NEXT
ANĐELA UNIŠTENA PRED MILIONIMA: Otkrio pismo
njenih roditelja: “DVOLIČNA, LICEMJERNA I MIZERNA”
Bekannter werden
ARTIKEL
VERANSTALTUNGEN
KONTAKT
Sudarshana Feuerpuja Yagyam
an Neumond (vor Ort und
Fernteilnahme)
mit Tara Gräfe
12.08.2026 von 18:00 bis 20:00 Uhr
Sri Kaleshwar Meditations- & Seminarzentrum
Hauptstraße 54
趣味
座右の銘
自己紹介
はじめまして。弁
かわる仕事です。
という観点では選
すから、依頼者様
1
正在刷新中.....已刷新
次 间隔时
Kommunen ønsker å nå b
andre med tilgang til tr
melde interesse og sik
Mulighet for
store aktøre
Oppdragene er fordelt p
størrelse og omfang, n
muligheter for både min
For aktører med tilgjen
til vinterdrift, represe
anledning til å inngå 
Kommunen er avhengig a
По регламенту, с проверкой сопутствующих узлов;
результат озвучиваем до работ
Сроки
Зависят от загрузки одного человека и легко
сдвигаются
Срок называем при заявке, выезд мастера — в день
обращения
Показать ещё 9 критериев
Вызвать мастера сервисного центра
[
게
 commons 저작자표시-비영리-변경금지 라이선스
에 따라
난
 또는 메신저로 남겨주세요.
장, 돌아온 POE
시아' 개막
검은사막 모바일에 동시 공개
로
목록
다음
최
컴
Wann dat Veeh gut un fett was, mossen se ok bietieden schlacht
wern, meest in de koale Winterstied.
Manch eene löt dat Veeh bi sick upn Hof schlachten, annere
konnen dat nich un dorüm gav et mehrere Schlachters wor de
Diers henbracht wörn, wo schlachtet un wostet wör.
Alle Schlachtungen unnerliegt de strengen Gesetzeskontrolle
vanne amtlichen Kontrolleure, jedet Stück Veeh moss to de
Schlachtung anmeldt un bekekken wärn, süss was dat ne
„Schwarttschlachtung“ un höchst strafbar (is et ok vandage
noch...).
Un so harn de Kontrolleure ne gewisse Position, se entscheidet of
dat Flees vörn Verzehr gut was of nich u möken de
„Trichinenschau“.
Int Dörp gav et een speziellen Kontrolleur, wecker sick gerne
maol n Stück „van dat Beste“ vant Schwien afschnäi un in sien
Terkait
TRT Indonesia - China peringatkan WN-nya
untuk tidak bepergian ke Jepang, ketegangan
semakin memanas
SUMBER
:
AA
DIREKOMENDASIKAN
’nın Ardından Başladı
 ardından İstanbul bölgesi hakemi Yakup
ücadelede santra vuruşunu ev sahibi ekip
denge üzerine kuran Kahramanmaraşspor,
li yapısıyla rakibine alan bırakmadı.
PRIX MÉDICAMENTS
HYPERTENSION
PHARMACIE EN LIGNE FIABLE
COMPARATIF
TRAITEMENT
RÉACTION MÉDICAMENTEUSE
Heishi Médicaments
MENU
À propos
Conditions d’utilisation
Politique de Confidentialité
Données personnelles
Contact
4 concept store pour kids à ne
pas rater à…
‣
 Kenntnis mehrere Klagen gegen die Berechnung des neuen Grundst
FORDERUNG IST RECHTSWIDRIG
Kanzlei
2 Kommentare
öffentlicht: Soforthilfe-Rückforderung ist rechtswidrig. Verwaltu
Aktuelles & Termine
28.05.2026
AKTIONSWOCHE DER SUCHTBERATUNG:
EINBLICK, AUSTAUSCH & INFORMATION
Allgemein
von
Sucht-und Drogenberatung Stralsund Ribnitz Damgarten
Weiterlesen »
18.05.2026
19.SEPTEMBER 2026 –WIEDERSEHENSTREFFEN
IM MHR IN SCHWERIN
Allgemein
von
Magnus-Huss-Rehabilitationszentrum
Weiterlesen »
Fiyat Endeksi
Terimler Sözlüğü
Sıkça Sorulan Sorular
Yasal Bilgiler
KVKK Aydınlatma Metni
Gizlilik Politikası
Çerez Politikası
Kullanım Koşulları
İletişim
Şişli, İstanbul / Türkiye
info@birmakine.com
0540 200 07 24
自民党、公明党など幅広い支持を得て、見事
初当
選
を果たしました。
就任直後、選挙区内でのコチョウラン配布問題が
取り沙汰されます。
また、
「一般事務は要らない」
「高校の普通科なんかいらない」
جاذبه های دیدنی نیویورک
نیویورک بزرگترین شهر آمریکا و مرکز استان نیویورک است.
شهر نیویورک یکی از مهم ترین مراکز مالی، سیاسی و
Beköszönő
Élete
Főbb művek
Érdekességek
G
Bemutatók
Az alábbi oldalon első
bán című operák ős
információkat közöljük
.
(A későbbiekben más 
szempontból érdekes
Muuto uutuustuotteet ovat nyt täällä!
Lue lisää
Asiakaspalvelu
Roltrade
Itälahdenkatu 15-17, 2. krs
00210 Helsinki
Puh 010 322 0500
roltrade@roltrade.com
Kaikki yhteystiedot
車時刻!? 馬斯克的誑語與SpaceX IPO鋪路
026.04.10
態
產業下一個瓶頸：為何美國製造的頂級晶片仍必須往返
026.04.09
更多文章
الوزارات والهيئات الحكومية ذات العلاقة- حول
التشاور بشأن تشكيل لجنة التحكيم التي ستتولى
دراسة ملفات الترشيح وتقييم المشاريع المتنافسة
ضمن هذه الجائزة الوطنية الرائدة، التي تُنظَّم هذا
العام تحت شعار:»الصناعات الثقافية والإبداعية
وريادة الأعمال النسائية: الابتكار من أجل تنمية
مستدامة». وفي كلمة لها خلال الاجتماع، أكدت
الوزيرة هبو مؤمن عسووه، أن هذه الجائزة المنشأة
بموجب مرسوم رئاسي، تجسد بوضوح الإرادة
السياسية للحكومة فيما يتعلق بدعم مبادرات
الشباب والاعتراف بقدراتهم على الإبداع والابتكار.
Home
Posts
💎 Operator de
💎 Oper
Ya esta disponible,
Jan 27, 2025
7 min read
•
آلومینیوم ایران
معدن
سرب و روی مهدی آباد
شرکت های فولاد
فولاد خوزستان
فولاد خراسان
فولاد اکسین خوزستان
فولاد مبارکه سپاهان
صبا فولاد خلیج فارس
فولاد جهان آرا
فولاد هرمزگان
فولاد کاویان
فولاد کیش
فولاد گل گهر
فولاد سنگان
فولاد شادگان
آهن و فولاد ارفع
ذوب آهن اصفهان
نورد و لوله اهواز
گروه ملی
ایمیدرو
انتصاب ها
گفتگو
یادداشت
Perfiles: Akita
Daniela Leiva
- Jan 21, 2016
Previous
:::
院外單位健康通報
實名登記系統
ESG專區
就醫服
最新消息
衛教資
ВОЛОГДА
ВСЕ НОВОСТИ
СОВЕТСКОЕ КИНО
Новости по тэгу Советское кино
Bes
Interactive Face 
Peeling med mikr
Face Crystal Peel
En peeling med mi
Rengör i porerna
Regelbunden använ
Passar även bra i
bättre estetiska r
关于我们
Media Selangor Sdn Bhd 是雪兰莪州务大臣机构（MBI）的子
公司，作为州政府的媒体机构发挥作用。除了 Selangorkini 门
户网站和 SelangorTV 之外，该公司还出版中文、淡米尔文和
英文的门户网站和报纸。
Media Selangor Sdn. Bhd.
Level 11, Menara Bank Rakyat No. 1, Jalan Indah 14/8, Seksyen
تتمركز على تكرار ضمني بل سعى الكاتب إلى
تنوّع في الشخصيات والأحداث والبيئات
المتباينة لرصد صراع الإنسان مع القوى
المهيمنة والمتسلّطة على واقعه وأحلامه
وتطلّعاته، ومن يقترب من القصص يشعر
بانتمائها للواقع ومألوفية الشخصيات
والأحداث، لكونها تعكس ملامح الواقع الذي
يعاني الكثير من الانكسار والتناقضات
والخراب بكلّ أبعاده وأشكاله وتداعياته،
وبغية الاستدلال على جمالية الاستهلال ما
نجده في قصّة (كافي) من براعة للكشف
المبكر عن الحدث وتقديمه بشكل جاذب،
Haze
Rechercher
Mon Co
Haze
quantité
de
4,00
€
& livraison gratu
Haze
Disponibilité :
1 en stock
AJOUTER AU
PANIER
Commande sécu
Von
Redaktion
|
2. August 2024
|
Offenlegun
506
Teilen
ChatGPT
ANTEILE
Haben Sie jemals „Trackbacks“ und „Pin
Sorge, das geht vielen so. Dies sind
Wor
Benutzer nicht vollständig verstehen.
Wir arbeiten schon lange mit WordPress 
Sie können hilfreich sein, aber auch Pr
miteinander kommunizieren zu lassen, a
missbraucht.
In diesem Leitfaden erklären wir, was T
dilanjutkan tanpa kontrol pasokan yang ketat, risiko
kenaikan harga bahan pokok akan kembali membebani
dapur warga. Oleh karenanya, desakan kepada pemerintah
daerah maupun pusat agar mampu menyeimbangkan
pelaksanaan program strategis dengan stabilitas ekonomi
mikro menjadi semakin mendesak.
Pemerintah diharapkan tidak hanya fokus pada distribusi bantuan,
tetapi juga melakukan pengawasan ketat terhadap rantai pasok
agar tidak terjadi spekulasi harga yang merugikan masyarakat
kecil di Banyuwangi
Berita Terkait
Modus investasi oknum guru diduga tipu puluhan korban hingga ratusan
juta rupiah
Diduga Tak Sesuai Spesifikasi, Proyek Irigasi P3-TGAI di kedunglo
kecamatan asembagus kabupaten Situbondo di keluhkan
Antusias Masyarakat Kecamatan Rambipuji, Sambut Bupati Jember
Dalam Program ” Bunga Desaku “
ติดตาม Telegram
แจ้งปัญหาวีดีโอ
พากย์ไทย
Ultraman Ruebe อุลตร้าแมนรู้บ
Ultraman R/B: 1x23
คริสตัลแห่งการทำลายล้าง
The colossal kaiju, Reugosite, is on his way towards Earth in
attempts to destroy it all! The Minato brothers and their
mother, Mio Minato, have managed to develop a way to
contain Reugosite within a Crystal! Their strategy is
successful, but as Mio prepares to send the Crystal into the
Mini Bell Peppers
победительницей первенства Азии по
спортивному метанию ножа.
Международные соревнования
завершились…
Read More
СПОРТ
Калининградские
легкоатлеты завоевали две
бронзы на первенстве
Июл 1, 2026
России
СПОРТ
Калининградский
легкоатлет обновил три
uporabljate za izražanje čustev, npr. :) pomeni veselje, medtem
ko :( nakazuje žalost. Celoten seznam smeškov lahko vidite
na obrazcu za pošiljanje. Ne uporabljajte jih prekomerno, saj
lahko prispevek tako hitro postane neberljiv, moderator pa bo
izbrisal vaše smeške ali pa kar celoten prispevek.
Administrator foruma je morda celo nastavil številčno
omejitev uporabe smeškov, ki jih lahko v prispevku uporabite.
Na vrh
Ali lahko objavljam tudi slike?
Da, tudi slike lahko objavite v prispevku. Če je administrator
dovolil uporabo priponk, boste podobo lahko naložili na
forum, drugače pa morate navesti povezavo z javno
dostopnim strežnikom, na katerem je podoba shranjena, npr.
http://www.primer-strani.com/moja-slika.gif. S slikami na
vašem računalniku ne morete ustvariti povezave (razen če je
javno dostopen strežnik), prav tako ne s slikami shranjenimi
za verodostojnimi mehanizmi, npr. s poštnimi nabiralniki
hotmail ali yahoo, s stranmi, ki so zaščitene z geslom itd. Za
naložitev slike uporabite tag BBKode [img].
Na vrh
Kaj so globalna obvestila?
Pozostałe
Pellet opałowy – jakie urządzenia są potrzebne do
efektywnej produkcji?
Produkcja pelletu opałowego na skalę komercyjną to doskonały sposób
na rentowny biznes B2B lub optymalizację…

▶ [Directions]: What is the number of lines in the records that include "mehrere"? Answer with that number alone.

▶ [Answer]: 2